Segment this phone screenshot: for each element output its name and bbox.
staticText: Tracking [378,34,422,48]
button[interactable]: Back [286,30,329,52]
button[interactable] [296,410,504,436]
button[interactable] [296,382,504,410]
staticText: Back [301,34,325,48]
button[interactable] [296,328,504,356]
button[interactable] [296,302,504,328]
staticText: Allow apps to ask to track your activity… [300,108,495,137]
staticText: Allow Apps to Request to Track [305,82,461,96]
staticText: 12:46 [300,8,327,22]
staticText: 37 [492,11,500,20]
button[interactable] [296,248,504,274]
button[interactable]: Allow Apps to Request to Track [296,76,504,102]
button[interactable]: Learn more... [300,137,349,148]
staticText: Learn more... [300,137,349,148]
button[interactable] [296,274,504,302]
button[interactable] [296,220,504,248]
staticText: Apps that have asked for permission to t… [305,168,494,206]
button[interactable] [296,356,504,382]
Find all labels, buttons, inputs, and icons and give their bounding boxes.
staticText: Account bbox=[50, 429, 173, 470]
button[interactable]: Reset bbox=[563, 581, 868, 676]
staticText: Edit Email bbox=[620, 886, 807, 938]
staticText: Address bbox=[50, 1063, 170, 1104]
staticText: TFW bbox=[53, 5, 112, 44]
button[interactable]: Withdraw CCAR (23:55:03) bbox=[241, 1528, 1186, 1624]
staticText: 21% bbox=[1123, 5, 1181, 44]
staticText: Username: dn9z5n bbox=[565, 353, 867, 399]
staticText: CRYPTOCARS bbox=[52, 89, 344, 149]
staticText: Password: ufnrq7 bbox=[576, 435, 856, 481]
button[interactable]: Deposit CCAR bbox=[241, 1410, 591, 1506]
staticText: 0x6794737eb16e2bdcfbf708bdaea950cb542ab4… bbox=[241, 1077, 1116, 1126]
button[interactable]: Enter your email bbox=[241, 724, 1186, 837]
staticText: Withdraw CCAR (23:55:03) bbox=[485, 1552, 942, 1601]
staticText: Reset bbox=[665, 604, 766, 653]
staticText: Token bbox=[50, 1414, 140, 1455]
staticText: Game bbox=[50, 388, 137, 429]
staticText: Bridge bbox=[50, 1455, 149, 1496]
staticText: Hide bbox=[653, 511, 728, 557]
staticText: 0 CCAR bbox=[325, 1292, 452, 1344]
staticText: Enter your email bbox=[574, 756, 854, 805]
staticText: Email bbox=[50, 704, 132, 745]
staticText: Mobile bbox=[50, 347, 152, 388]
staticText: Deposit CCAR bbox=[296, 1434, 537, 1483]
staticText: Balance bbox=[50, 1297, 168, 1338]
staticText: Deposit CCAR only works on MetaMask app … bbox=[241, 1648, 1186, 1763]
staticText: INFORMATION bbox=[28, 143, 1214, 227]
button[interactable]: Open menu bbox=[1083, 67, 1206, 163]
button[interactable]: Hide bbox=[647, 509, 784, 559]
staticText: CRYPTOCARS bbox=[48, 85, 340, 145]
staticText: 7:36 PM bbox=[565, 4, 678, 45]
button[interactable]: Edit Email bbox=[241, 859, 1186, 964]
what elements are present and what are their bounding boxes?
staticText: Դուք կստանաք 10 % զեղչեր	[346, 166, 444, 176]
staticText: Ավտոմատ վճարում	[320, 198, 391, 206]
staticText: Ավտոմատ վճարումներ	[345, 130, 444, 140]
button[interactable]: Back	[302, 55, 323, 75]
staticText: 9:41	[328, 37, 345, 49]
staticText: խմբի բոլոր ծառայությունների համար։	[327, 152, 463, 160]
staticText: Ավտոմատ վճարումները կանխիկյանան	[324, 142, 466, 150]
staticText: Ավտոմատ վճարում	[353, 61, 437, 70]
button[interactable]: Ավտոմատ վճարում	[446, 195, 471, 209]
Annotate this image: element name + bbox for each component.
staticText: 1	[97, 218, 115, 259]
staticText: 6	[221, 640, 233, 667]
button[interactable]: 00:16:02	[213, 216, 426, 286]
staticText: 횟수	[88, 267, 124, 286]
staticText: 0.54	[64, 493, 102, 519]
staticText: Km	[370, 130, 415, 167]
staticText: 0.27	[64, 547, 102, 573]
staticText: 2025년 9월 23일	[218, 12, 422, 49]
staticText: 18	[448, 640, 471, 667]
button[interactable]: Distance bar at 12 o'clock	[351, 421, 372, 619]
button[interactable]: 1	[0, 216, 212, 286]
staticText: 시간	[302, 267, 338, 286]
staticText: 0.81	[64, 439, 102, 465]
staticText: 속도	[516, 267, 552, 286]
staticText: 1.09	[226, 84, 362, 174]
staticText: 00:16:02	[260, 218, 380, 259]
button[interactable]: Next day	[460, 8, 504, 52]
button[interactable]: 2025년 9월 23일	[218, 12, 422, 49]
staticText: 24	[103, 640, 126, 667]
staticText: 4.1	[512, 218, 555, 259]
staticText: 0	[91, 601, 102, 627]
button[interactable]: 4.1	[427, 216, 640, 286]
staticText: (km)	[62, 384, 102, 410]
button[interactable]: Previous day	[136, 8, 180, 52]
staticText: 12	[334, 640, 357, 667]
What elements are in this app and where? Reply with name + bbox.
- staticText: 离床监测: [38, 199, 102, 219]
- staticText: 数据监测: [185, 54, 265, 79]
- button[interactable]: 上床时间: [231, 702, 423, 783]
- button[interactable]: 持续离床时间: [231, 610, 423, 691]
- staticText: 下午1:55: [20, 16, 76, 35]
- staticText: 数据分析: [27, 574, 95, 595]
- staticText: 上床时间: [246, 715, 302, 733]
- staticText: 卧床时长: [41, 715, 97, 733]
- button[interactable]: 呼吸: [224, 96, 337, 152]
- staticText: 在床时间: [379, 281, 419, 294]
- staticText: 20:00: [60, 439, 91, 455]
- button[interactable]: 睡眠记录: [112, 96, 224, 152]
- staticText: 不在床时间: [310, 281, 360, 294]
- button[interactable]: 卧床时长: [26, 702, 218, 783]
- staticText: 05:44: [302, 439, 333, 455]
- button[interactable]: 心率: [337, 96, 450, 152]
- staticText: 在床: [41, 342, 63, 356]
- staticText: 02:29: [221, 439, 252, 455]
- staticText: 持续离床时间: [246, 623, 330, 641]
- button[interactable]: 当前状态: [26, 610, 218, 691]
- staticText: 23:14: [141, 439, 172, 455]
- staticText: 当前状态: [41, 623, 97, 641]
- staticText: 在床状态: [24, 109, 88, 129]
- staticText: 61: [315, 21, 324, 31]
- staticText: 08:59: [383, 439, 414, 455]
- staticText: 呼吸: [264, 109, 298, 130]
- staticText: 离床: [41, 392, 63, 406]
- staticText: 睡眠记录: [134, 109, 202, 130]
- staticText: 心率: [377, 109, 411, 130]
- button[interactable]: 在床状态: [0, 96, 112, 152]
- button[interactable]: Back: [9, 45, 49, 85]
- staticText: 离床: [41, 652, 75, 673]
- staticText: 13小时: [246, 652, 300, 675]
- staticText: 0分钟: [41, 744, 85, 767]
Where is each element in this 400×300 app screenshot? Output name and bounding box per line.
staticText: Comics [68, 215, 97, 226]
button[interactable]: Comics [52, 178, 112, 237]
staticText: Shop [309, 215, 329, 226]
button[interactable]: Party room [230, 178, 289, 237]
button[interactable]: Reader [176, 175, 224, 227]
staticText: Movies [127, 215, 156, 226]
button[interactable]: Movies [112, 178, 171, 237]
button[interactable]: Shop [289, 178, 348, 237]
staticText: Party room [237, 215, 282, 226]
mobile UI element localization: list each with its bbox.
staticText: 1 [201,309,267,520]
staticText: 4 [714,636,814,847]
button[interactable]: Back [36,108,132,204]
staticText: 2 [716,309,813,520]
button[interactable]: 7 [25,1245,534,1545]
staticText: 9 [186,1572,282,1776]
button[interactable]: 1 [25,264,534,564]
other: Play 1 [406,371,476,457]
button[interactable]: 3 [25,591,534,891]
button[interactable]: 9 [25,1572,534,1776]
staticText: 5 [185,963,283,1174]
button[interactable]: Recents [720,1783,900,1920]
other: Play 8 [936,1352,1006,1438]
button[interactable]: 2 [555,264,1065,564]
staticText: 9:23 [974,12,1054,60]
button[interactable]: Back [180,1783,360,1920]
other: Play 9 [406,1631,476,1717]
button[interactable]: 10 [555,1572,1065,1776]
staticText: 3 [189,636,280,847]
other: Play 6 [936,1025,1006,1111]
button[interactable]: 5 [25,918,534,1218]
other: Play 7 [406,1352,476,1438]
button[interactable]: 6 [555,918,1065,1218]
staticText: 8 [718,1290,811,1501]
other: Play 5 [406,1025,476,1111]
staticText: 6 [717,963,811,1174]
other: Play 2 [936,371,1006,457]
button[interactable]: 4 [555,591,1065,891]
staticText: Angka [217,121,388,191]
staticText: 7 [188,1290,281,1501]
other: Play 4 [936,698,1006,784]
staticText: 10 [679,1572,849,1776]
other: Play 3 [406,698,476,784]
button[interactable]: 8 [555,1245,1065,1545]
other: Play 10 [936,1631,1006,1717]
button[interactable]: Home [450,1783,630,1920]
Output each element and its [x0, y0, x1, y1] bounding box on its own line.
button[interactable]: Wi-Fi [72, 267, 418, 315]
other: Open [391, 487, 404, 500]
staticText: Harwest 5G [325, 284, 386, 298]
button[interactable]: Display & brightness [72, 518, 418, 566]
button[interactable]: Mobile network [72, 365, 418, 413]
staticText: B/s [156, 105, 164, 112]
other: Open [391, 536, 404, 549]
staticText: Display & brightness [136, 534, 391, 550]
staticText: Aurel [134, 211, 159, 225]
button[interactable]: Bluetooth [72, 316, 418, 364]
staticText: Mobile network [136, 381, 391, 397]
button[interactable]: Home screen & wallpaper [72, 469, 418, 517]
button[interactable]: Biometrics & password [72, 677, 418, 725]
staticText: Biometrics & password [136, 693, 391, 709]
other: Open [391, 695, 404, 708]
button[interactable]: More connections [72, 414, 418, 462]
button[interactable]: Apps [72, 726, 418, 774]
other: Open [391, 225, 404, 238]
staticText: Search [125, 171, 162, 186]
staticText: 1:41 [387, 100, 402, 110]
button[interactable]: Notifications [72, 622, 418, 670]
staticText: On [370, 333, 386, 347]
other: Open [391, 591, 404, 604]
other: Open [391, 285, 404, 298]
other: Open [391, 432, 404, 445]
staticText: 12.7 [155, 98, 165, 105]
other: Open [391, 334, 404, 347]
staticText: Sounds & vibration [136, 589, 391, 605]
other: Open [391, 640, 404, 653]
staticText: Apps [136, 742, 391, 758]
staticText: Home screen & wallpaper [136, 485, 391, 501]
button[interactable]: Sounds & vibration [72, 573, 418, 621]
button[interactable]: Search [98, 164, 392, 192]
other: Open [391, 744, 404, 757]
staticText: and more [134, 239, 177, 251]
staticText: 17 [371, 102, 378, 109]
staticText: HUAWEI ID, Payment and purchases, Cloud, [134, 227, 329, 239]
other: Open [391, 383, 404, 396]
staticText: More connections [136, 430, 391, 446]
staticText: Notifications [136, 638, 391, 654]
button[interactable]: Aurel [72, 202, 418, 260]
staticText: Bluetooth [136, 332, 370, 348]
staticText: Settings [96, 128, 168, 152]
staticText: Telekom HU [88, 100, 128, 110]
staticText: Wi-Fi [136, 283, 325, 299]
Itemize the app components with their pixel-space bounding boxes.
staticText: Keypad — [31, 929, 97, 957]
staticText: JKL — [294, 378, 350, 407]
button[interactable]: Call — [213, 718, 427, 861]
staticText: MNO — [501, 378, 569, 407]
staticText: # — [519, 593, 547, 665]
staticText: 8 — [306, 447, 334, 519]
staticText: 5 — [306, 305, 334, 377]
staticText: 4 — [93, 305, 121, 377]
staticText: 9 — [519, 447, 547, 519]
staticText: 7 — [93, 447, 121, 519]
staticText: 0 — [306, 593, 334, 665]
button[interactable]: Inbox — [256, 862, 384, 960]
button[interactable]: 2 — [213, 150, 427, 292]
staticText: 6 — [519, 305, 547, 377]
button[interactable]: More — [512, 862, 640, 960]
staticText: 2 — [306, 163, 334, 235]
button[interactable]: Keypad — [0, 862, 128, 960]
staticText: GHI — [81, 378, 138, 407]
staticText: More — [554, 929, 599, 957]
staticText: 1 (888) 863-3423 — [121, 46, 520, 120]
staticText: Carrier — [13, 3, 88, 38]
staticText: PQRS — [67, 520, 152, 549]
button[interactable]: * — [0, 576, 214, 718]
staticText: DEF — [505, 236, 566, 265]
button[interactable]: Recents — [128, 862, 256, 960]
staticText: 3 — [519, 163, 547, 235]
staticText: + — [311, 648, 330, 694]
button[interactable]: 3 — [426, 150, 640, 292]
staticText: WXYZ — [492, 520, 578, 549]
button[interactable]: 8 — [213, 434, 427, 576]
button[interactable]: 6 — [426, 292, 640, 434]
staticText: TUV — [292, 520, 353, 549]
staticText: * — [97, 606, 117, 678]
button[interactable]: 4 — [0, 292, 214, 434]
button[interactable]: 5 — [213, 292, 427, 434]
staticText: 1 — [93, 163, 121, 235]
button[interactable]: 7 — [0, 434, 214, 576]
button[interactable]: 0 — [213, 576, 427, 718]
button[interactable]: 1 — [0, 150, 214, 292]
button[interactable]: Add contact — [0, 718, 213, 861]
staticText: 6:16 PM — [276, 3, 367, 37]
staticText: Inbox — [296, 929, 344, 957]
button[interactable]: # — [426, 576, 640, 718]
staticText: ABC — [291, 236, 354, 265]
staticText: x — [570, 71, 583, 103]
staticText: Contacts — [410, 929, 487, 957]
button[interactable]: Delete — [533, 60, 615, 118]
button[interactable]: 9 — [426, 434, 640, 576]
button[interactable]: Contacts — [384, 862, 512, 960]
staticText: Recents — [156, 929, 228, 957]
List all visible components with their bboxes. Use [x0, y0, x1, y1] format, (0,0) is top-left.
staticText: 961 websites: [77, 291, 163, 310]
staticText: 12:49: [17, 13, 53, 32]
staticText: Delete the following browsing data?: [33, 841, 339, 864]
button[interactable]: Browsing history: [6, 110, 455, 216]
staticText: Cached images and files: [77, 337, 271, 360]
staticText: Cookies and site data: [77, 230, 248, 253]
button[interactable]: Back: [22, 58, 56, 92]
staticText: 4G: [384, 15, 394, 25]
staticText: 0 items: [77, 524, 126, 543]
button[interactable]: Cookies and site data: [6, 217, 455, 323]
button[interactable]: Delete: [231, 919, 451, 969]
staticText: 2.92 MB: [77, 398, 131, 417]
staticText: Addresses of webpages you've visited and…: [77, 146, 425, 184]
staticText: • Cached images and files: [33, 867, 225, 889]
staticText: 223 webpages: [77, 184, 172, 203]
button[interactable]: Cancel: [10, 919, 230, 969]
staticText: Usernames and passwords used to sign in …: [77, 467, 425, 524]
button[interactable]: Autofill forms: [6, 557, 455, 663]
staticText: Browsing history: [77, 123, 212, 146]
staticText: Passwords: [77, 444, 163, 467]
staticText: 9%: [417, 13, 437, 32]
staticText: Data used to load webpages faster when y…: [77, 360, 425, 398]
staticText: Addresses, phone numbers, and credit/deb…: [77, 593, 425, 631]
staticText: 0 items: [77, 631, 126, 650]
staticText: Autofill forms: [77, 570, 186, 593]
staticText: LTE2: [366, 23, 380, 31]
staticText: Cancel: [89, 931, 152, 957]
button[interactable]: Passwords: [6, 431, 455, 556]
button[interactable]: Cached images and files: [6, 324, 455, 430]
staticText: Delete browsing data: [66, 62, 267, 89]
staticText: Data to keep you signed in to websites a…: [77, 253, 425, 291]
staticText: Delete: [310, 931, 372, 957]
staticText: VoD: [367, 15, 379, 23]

- [Exercise prompt] Report the number of lines in the listing that hold the string "Inbox", and nothing else.

- [Response area] 2